(WHAT IS EXPECTED)
Would you please return every line from the listing that contains the word "those"?

(RECORDS PROVIDED)
※

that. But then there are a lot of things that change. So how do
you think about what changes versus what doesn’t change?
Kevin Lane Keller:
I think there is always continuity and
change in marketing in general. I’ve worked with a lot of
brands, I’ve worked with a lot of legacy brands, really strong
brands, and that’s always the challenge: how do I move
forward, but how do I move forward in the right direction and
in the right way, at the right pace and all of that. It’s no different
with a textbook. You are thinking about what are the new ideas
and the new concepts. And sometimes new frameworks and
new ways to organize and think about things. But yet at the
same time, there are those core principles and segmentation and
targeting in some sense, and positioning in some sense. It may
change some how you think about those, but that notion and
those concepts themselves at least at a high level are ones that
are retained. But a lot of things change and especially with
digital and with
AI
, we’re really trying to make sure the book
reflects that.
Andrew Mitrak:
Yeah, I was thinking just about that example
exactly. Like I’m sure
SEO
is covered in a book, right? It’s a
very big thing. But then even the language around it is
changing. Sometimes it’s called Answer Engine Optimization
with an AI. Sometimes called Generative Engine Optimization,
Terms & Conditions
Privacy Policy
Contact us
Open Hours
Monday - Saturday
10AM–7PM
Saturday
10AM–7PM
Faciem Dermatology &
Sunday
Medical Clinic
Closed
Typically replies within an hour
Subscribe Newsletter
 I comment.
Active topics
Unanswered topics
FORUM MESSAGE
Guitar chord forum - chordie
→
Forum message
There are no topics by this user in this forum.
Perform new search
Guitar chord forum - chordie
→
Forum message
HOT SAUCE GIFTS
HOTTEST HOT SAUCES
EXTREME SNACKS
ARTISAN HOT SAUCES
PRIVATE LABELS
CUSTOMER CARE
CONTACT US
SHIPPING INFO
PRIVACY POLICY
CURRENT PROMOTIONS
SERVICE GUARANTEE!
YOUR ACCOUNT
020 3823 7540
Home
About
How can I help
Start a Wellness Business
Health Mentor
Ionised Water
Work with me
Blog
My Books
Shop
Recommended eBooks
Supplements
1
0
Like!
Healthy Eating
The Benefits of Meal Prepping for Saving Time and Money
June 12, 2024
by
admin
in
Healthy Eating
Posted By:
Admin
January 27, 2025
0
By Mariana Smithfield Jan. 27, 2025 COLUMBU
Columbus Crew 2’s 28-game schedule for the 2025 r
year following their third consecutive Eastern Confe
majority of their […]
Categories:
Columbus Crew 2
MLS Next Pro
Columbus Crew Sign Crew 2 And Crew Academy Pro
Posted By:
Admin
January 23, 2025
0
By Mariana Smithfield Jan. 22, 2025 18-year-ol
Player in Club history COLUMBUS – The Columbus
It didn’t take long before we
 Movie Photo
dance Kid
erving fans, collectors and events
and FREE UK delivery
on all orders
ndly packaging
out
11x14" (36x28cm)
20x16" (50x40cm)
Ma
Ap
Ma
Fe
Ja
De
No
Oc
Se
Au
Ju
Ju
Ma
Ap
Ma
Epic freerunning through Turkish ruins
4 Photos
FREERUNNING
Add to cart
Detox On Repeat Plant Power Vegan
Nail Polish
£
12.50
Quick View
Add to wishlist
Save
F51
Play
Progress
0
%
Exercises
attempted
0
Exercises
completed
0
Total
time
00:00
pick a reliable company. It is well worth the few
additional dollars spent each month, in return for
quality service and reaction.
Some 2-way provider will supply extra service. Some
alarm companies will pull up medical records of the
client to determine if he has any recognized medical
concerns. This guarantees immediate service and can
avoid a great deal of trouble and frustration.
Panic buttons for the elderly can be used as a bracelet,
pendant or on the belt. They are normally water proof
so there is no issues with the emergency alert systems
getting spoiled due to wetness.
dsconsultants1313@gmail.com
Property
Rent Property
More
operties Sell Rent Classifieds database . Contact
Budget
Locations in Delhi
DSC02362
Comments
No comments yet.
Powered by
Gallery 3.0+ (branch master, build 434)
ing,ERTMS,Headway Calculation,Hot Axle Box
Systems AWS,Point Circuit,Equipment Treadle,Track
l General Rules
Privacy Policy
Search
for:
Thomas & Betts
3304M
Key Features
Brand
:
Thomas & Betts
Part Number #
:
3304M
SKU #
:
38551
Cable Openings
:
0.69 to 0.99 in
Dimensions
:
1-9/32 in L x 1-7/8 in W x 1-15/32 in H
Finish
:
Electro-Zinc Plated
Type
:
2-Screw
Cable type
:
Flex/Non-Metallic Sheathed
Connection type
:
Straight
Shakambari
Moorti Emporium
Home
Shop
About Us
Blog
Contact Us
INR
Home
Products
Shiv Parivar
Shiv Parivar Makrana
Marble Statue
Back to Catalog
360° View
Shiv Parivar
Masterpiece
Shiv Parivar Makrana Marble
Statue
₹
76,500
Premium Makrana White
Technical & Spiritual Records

※

(SOLUTION TO THIS PROBLEM)
same time, there are those core principles and segmentation and
change some how you think about those, but that notion and
those concepts themselves at least at a high level are ones that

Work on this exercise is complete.